Et si, depuis le temps qu’il contribue de manière cruciale au fameux « Desert Rock », Brant Bjork trouvait enfin avec son nouvel album éponyme une vraie reconnaissance publique ? La belle simplicité et le groove « organique » de ses nouvelles chansons justifierait pleinement un tel succès…
Connaissez-vous Brant Bjork ? Non, ce n’est pas le frère caché de notre chanteuse islandaise favorite ! D’ailleurs l’absence de tréma le trahit, Brant est un bon Américain pur souche, originaire du désert californien, à Palm Desert, plus ou moins là où est né un mouvement musical aussi vigoureux qu’obstinément marginal (enfin, relativement, on se comprend…), le « Desert Rock », quelque fois marketé sous le nom de « Rock Stoner ». Car ce bon Brant fut ni plus ni moins que le batteur des séminaux Kyuss, ce groupe dont tout partit, et surtout les Queens of the Stone Age de son compère Josh Homme. Néanmoins, le limiter à ses dons – certes considérables – de batteur serait faire injure à son talent, qui s’exerce qui plus est dans une production pléthorique : cet album éponyme est en effet son douzième en solo, sans compter de multiples collaborations qui en font l’un de ces artistes prodigues (un peu à la Ty Segall ou à la John Dwyer) qui font la richesse du Rock californien.

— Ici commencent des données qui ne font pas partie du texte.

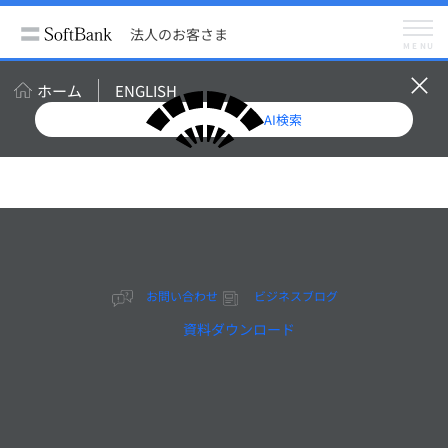
法人のお客さま
サービス
法人向けネットワーク
法人のお客さま
Wi-Fiルーターのご利用方法
MENU
ID・パスワードがわからない場合
ホーム
ENGLISH
AI検索
ソフトバンクWi-Fiスポット
ID・パスワードがわ
からない場合
お問い合わせ
ビジネスブログ
資料ダウンロード
スマートフォンやタブレットでソフトバンクWi-Fiスポ
ットをご利用いただくための設定方法や、ID・パスワー
ドがわからない場合の解決方法をご案内します。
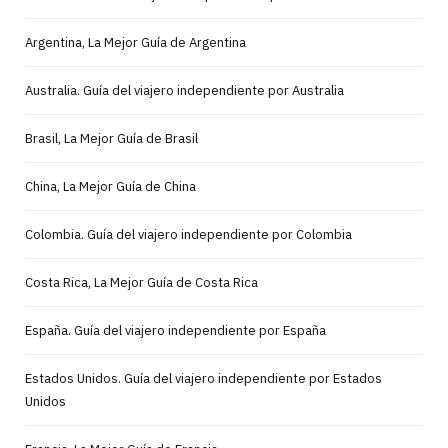
Argentina, La Mejor Guía de Argentina
Australia. Guía del viajero independiente por Australia
Brasil, La Mejor Guía de Brasil
China, La Mejor Guía de China
Colombia. Guía del viajero independiente por Colombia
Costa Rica, La Mejor Guía de Costa Rica
España. Guía del viajero independiente por España
Estados Unidos. Guía del viajero independiente por Estados
Unidos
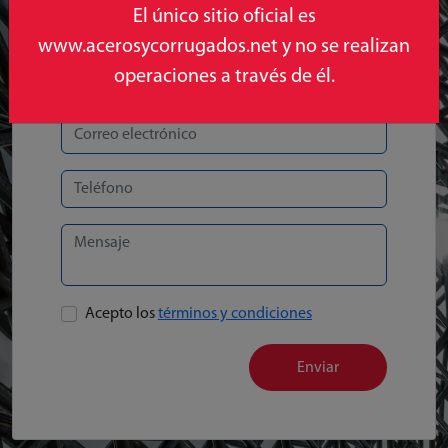
El único sitio oficial es
www.acerosycorrugados.net y no se realizan
operaciones a través de él.
Acepto los
términos y condiciones
Enviar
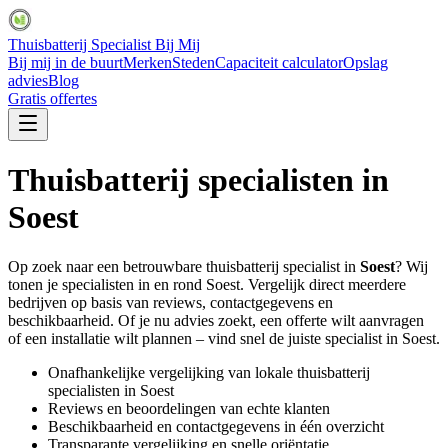
Thuisbatterij Specialist Bij Mij
Bij mij in de buurt
Merken
Steden
Capaciteit calculator
Opslag
advies
Blog
Gratis offertes
Thuisbatterij specialisten in
Soest
Op zoek naar een betrouwbare thuisbatterij specialist in
Soest
? Wij
tonen je specialisten in en rond
Soest
. Vergelijk direct meerdere
bedrijven op basis van reviews, contactgegevens en
beschikbaarheid. Of je nu advies zoekt, een offerte wilt aanvragen
of een installatie wilt plannen – vind snel de juiste specialist in
Soest
.
Onafhankelijke vergelijking van lokale thuisbatterij
specialisten in
Soest
Reviews en beoordelingen van echte klanten
Beschikbaarheid en contactgegevens in één overzicht
Transparante vergelijking en snelle oriëntatie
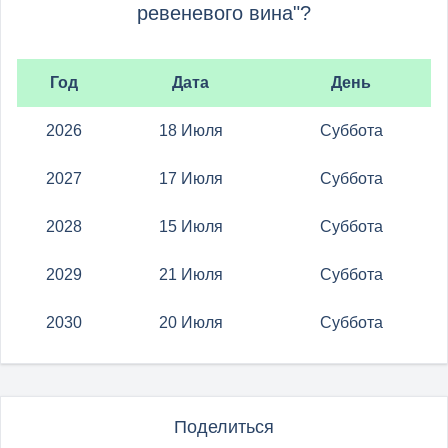
ревеневого вина"?
Год
Дата
День
2026
18 Июля
Суббота
2027
17 Июля
Суббота
2028
15 Июля
Суббота
2029
21 Июля
Суббота
2030
20 Июля
Суббота
Поделиться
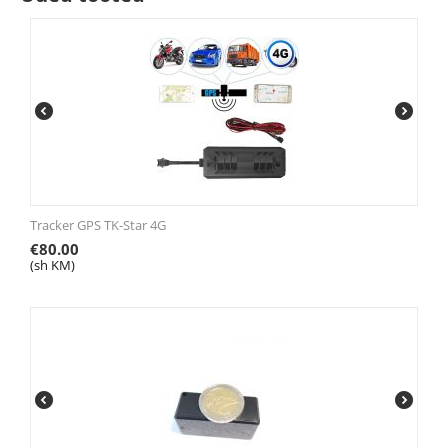
Tracker GPS TK-Star 4G
€
80.00
(sh KM)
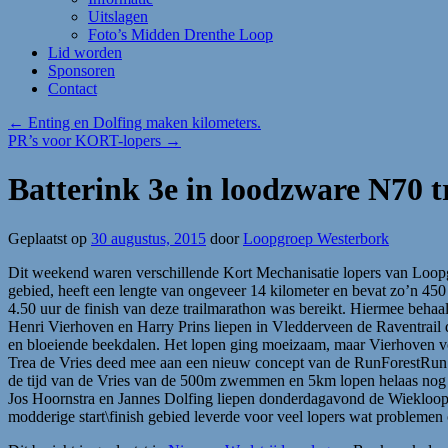
Uitslagen
Foto’s Midden Drenthe Loop
Lid worden
Sponsoren
Contact
←
Enting en Dolfing maken kilometers.
PR’s voor KORT-lopers
→
Batterink 3e in loodzware N70 
Geplaatst op
30 augustus, 2015
door
Loopgroep Westerbork
Dit weekend waren verschillende Kort Mechanisatie lopers van Loopgro
gebied, heeft een lengte van ongeveer 14 kilometer en bevat zo’n 450 
4.50 uur de finish van deze trailmarathon was bereikt. Hiermee behaal
Henri Vierhoven en Harry Prins liepen in Vledderveen de Raventrail d
en bloeiende beekdalen. Het lopen ging moeizaam, maar Vierhoven volt
Trea de Vries deed mee aan een nieuw concept van de RunForestRun s
de tijd van de Vries van de 500m zwemmen en 5km lopen helaas nog 
Jos Hoornstra en Jannes Dolfing liepen donderdagavond de Wiekloop 
modderige start\finish gebied leverde voor veel lopers wat problemen 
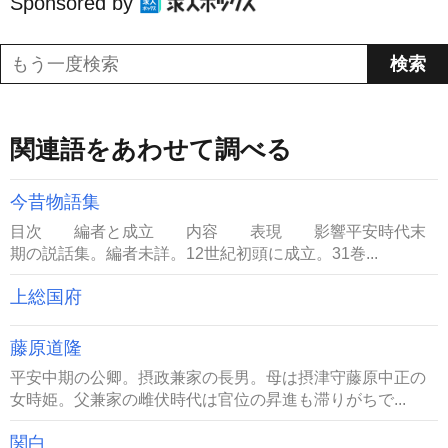
Sponsored by
関連語をあわせて調べる
今昔物語集
目次 編者と成立 内容 表現 影響平安時代末
期の説話集。編者未詳。12世紀初頭に成立。31巻...
上総国府
藤原道隆
平安中期の公卿。摂政兼家の長男。母は摂津守藤原中正の
女時姫。父兼家の雌伏時代は官位の昇進も滞りがちで...
関白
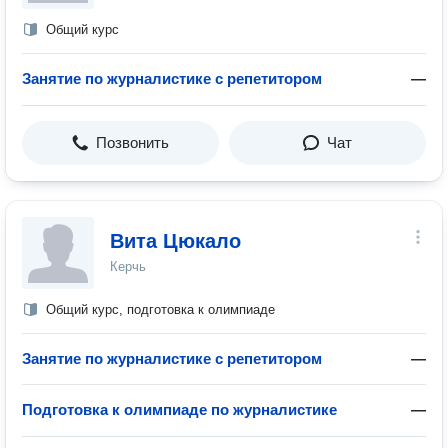
Общий курс
Занятие по журналистике с репетитором
—
Позвонить
Чат
Вита Цюкало
Керчь
Общий курс, подготовка к олимпиаде
Занятие по журналистике с репетитором
—
Подготовка к олимпиаде по журналистике
—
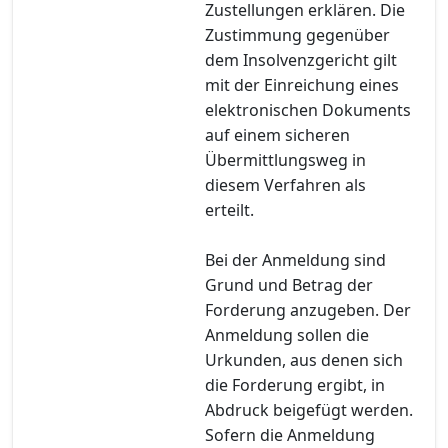
Zustellungen erklären. Die
Zustimmung gegenüber
dem Insolvenzgericht gilt
mit der Einreichung eines
elektronischen Dokuments
auf einem sicheren
Übermittlungsweg in
diesem Verfahren als
erteilt.
Bei der Anmeldung sind
Grund und Betrag der
Forderung anzugeben. Der
Anmeldung sollen die
Urkunden, aus denen sich
die Forderung ergibt, in
Abdruck beigefügt werden.
Sofern die Anmeldung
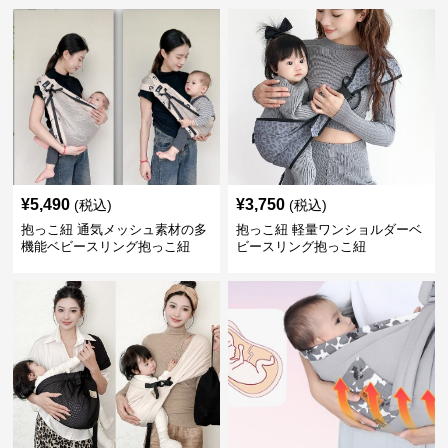
¥
5,490
¥
3,750
(税込)
(税込)
抱っこ紐 通気メッシュ素材の多
抱っこ紐 軽量ワンショルダーベ
機能ベビースリング抱っこ紐
ビースリング抱っこ紐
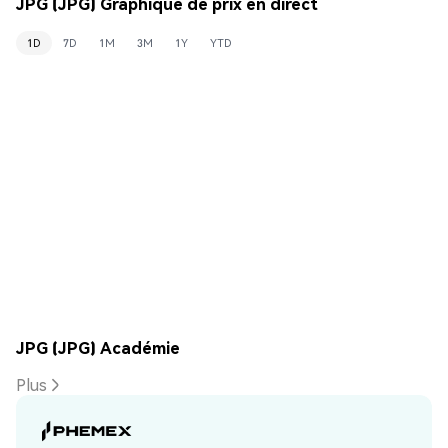
JPG (JPG) Graphique de prix en direct
1D
7D
1M
3M
1Y
YTD
JPG (JPG) Académie
Plus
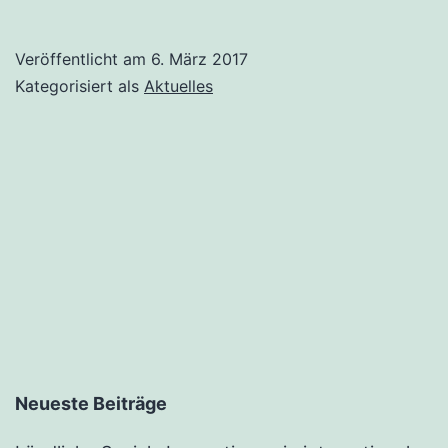
Veröffentlicht am
6. März 2017
Kategorisiert als
Aktuelles
Neueste Beiträge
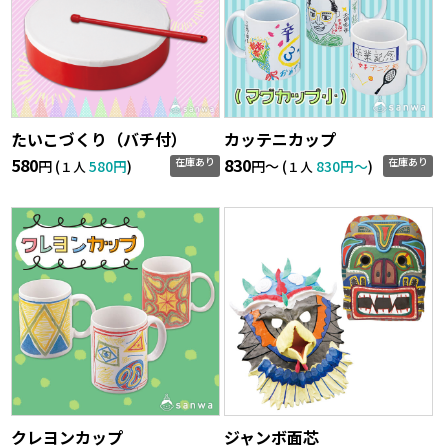
たいこづくり（バチ付）
カッテニカップ
580
830
在庫あり
在庫あり
円 (
580円
)
円〜 (
830円〜
)
１人
１人
クレヨンカップ
ジャンボ面芯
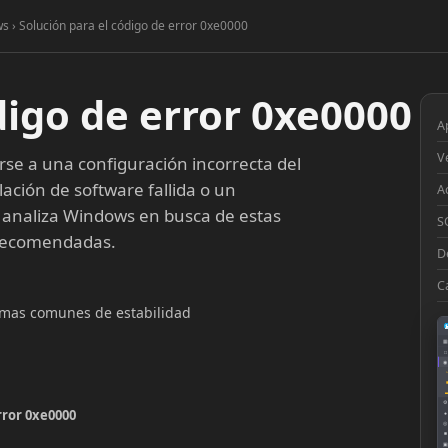
s › Solución para el código de error 0xe0000
digo de error 0xe0000
A
V
se a una configuración incorrecta del
lación de software fallida o un
A
 analiza Windows en busca de estas
S
 recomendadas.
D
C
lemas comunes de estabilidad
▦
□
◉
◔
⚙
rror 0xe0000
●
◎
■
▣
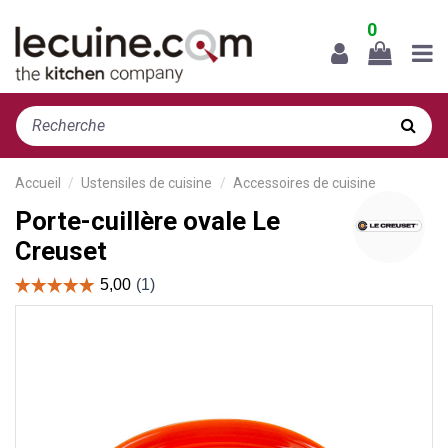
0
Accueil
Ustensiles de cuisine
Accessoires de cuisine
Porte-cuillère ovale Le
Creuset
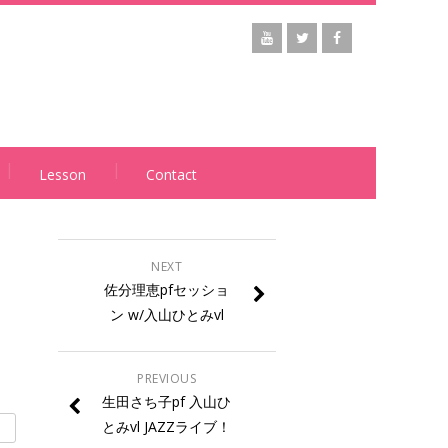
Lesson
Contact
NEXT
佐分理恵pfセッショ
ン w/入山ひとみvl
PREVIOUS
生田さち子pf 入山ひ
とみvl JAZZライブ！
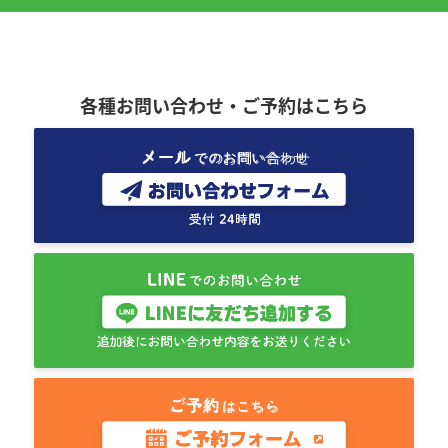
各種お問い合わせ・ご予約はこちら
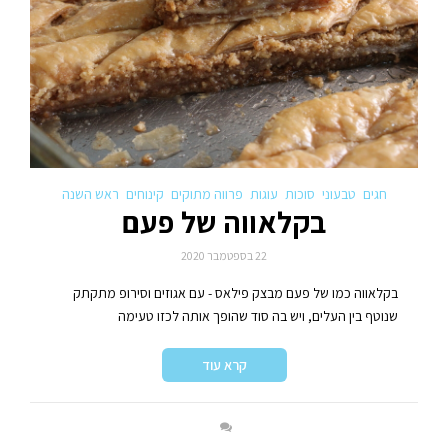
חגים
טבעוני
סוכות
עוגות
פרווה מתוקים
קינוחים
ראש השנה
בקלאווה של פעם
22 בספטמבר 2020
בקלאווה כמו של פעם מבצק פילאס - עם אגוזים וסירופ מתקתק
שנוטף בין העלים, ויש בה סוד שהופך אותה לכזו טעימה
קרא עוד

Également chanteur, guitariste, producteur, Brant a mené à bien une multitude de projets, mais ce nouvel album, dont l’absence de titre souligne probablement l’importance personnelle qu’il revêt pour lui, pourrait bien marquer une nouvelle étape dans son travail : Brant Bjork s’approche cette fois de ce qu’on qualifie – parfois de manière péjorative – de « Classic Rock », sans pour autant renoncer à ses racines, perceptibles dans cette guitare rude qui arrive à tonner même dans les chansons les plus calmes.
Car ce qui séduit immédiatement, dès la superbe intro de Jungle in the Sound, c’est la sérénité et l’élégance – deux termes peu associés, historiquement, au « Rock Stoner » – de cette musique : d’un côté, l’amplitude, le sentiment d’espace, la respiration que l’on attribue naturellement à cette musique du désert ; de l’autre, une vraie maturité, mais qui ne se complaît pas pour autant dans le respect des « traditions Rock ». Le coup de maître de Brant, c’est d’aller chercher une forme d’intimisme, de simplicité, que l’on associe plutôt naturellement au folk, à la musique acoustique. Brant Bjork, dans un interview, expliquait qu’il avait le sentiment de s’être « rendu » à sa vraie nature : et c’est bien en effet une sorte d’humilité que l’on perçoit en écoutant ces chansons. Être créatif, ce qui a toujours été la préoccupation de Brant, ce n’est pas « faire le malin », ce n’est pas « rouler les mécaniques » en allant chercher des choses « extra-ordinaires », c’est écouter son cœur, c’est écouter son âme. Le fait de l’avoir compris, et surtout de l’avoir mis en pratique dans chacune des chansons composant cet album, élève Brant au-dessus de ses pairs.
Le résultat est un album toujours résolument « Rock », mais qui donne souvent envie de danser au soleil, avant de passer la fin de l’après-midi en se prélassant à l’ombre, une bonne canette de bière à la main. En repensant à tout ce que la vie peut nous apporter de bon, et en réfléchissant à la meilleure manière d’affronter ce qu’elle nous offre de moins bon…
Chacun aura, naturellement, sa chanson favorite dans cet album particulièrement homogène : entre Cleaning out the Ashtray, au riff têtu et à la guitare d’une classe folle, qui pourrait bien se transformer sur scène en tube orgasmique, et le groove « glam rock » d’un Duke of Dynamite qui a tout d’un tube intemporel, en passant par le classicisme confiant, « à la Tom Petty, oui, oui », de Jesus Was a Bluesman, il y en a pour tous les goûts, sans que jamais la cohérence de l’album soit remise en cause…
Et Brant Bjork se termine par Been so Long, une chanson toute simple, dénudée, où la voix de Brant fait des merveilles d’émotion. Qui ouvre une voie intéressante pour le futur de ce musicien décidément arrivé à un moment-clé de sa trajectoire musicale.